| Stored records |
—————

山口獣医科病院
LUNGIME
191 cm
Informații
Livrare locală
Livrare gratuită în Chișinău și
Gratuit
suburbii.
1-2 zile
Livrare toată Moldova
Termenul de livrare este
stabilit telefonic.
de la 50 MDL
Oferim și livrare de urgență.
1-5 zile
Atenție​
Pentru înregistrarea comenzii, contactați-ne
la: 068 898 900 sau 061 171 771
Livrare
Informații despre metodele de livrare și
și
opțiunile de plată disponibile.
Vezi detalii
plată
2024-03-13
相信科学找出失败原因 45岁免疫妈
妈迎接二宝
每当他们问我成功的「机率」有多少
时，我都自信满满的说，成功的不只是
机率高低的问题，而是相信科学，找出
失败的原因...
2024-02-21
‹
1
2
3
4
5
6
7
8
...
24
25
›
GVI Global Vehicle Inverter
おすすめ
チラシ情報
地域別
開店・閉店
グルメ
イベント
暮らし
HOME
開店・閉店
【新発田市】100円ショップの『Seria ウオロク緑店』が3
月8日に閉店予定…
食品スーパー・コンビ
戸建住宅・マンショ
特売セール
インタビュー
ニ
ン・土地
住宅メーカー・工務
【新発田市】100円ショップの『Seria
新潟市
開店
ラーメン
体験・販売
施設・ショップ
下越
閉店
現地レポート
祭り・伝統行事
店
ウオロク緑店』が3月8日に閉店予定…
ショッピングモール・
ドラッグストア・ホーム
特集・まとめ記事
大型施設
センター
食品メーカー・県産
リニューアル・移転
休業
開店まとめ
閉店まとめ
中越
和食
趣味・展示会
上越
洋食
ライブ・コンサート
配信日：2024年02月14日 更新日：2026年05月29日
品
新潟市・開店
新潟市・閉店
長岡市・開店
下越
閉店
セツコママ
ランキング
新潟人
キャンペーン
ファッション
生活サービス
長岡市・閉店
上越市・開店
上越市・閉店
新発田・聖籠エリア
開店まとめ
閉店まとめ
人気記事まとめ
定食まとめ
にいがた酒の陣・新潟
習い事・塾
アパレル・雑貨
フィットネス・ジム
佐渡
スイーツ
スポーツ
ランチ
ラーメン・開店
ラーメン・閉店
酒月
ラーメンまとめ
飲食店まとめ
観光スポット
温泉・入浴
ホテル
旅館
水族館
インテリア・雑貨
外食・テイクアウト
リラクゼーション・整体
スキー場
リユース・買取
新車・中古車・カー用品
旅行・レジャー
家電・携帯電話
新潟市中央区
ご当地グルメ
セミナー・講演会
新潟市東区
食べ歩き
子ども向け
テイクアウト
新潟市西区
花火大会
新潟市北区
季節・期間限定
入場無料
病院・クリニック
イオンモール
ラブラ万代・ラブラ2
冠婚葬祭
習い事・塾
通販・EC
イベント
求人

—————

| TASK GOAL |
Every entry must be duplicated exactly as it was written.

| TASK ANSWER |
山口獣医科病院
LUNGIME
191 cm
Informații
Livrare locală
Livrare gratuită în Chișinău și
Gratuit
suburbii.
1-2 zile
Livrare toată Moldova
Termenul de livrare este
stabilit telefonic.
de la 50 MDL
Oferim și livrare de urgență.
1-5 zile
Atenție​
Pentru înregistrarea comenzii, contactați-ne
la: 068 898 900 sau 061 171 771
Livrare
Informații despre metodele de livrare și
și
opțiunile de plată disponibile.
Vezi detalii
plată
2024-03-13
相信科学找出失败原因 45岁免疫妈
妈迎接二宝
每当他们问我成功的「机率」有多少
时，我都自信满满的说，成功的不只是
机率高低的问题，而是相信科学，找出
失败的原因...
2024-02-21
‹
1
2
3
4
5
6
7
8
...
24
25
›
GVI Global Vehicle Inverter
おすすめ
チラシ情報
地域別
開店・閉店
グルメ
イベント
暮らし
HOME
開店・閉店
【新発田市】100円ショップの『Seria ウオロク緑店』が3
月8日に閉店予定…
食品スーパー・コンビ
戸建住宅・マンショ
特売セール
インタビュー
ニ
ン・土地
住宅メーカー・工務
【新発田市】100円ショップの『Seria
新潟市
開店
ラーメン
体験・販売
施設・ショップ
下越
閉店
現地レポート
祭り・伝統行事
店
ウオロク緑店』が3月8日に閉店予定…
ショッピングモール・
ドラッグストア・ホーム
特集・まとめ記事
大型施設
センター
食品メーカー・県産
リニューアル・移転
休業
開店まとめ
閉店まとめ
中越
和食
趣味・展示会
上越
洋食
ライブ・コンサート
配信日：2024年02月14日 更新日：2026年05月29日
品
新潟市・開店
新潟市・閉店
長岡市・開店
下越
閉店
セツコママ
ランキング
新潟人
キャンペーン
ファッション
生活サービス
長岡市・閉店
上越市・開店
上越市・閉店
新発田・聖籠エリア
開店まとめ
閉店まとめ
人気記事まとめ
定食まとめ
にいがた酒の陣・新潟
習い事・塾
アパレル・雑貨
フィットネス・ジム
佐渡
スイーツ
スポーツ
ランチ
ラーメン・開店
ラーメン・閉店
酒月
ラーメンまとめ
飲食店まとめ
観光スポット
温泉・入浴
ホテル
旅館
水族館
インテリア・雑貨
外食・テイクアウト
リラクゼーション・整体
スキー場
リユース・買取
新車・中古車・カー用品
旅行・レジャー
家電・携帯電話
新潟市中央区
ご当地グルメ
セミナー・講演会
新潟市東区
食べ歩き
子ども向け
テイクアウト
新潟市西区
花火大会
新潟市北区
季節・期間限定
入場無料
病院・クリニック
イオンモール
ラブラ万代・ラブラ2
冠婚葬祭
習い事・塾
通販・EC
イベント
求人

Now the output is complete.